__WORK INSTRUCTIONS__
Pull every line that includes the word "lasting" out of the data below and copy it.

Collected data entries:
+ + + + + + +
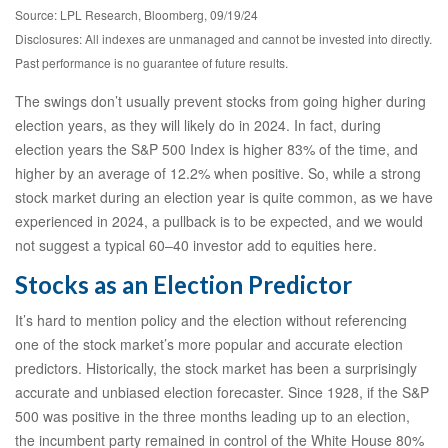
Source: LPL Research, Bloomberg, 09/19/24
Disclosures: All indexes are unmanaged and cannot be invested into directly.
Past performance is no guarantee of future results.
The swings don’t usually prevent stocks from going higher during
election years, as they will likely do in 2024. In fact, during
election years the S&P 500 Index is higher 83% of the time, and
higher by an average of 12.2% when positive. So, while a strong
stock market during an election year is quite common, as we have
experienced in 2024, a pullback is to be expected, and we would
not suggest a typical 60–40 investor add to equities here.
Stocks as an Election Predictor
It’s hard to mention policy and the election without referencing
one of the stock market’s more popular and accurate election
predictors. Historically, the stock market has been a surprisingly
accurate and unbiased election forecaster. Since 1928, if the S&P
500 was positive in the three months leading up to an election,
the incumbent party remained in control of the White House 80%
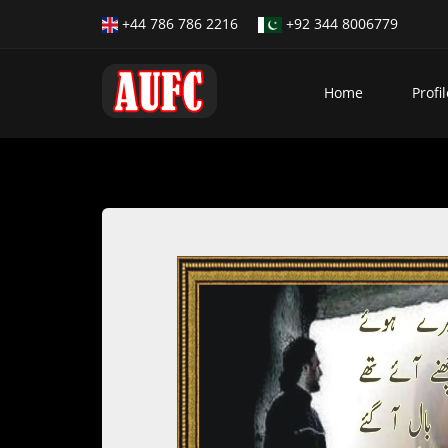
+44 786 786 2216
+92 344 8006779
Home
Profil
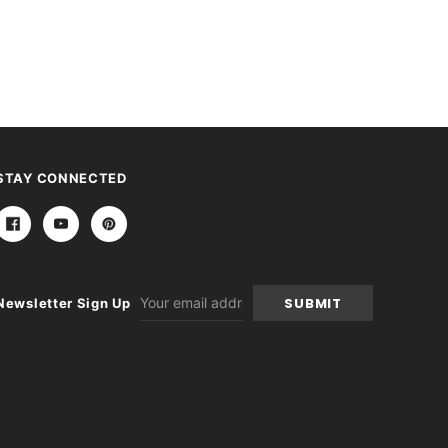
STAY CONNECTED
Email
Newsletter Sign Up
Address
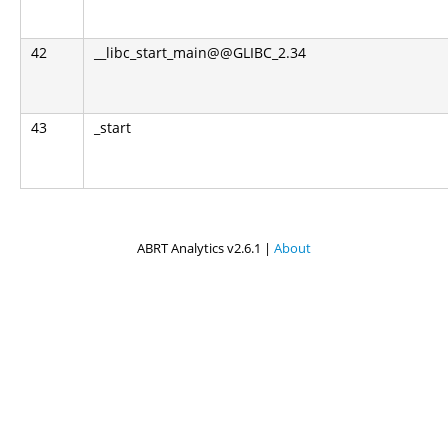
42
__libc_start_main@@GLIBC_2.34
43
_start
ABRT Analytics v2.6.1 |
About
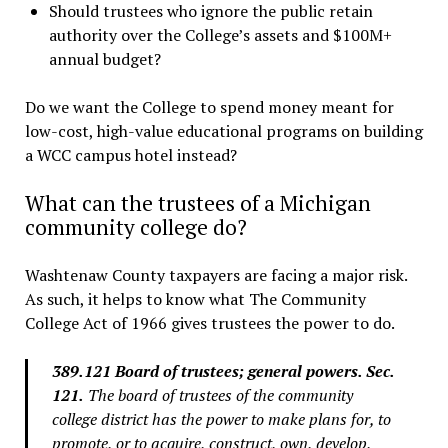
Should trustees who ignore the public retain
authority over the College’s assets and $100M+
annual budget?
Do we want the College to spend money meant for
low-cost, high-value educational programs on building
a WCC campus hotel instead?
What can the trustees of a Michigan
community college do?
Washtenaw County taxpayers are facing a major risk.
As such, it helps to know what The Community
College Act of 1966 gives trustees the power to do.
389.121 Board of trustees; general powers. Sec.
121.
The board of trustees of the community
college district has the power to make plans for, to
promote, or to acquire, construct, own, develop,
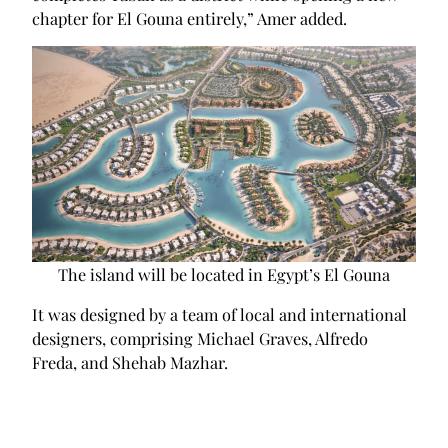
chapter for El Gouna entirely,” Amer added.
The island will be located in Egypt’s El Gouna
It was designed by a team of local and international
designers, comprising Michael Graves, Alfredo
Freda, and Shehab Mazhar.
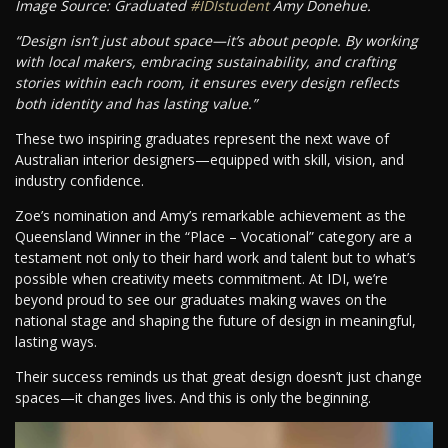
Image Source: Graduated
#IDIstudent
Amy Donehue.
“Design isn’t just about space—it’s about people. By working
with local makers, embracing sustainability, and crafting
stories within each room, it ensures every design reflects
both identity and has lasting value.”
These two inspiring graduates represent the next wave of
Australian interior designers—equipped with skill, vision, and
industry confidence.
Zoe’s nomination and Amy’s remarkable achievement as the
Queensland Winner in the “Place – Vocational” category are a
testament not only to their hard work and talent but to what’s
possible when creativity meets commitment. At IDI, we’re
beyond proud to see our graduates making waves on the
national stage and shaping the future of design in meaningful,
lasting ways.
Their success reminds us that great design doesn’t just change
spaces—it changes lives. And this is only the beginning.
+ + + + + + +
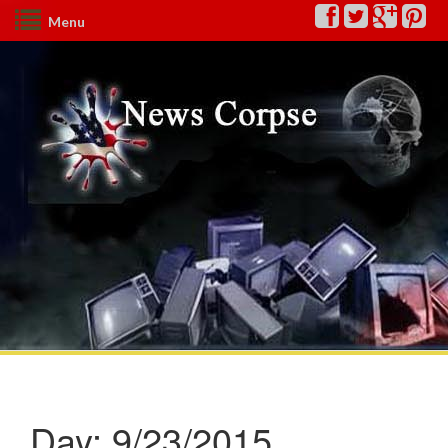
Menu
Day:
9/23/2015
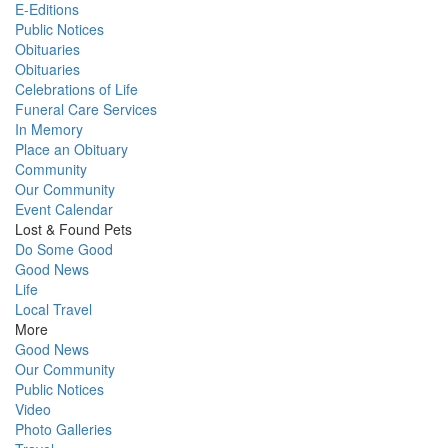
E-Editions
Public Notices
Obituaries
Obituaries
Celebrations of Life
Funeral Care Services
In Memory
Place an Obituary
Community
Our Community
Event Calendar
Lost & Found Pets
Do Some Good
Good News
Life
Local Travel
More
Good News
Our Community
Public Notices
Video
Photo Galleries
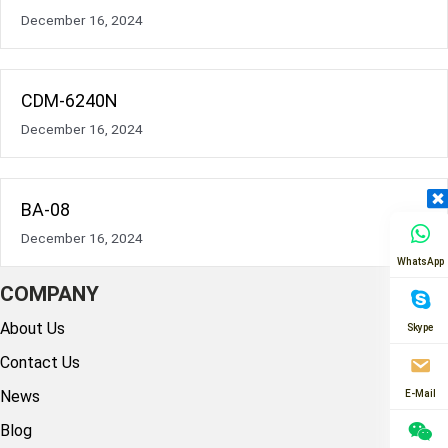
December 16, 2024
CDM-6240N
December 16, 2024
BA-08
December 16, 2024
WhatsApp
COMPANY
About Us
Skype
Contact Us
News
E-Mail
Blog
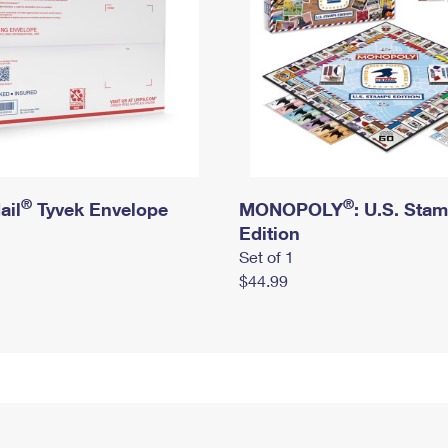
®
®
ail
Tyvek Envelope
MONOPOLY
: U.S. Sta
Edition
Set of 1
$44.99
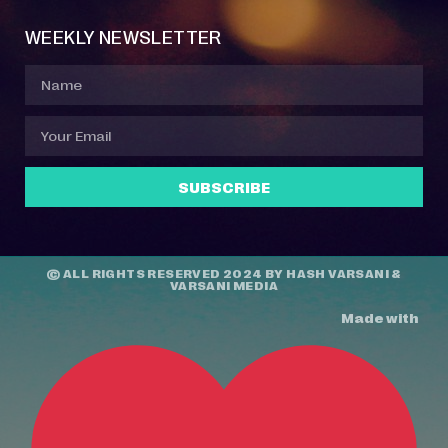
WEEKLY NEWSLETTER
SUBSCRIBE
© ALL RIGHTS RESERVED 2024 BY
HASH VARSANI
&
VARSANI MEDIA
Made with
+ + + + + + +
__RESULT FOR THIS EXERCISE__
both identity and has lasting value.”
lasting ways.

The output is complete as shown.